Material to process Block Start

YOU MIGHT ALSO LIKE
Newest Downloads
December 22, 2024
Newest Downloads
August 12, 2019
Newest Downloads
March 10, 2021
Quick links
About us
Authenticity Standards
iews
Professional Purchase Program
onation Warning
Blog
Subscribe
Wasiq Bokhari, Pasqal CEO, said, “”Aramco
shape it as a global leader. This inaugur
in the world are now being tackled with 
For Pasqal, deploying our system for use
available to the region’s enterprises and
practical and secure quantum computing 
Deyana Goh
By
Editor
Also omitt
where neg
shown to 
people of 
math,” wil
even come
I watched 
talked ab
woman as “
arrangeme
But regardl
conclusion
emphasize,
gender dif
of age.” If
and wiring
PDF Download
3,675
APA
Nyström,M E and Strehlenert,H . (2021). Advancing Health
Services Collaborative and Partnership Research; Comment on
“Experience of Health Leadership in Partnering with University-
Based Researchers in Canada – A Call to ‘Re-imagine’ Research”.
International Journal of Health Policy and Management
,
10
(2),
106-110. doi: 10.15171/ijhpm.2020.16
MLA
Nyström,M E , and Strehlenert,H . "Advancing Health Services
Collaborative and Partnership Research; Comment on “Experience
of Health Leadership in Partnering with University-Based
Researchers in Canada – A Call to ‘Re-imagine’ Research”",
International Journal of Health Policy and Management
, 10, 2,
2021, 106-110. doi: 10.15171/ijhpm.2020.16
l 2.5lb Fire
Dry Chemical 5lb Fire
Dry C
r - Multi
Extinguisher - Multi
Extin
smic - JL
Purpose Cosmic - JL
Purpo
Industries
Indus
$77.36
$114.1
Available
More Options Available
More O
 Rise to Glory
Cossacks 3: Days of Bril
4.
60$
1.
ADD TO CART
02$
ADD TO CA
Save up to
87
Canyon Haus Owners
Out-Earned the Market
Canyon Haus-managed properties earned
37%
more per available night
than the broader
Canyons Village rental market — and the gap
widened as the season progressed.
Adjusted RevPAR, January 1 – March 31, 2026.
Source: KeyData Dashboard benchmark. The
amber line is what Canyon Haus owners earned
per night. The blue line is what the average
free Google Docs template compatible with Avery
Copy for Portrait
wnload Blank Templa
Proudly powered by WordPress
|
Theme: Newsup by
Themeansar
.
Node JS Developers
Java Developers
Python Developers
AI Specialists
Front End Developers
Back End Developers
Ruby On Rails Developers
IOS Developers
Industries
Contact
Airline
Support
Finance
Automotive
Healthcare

Material to process Block End

- [To do]:
From the records above, return each line that has the string "Experience".

- [Solution]:
“Experience of Health Leadership in Partnering with University-
Collaborative and Partnership Research; Comment on “Experience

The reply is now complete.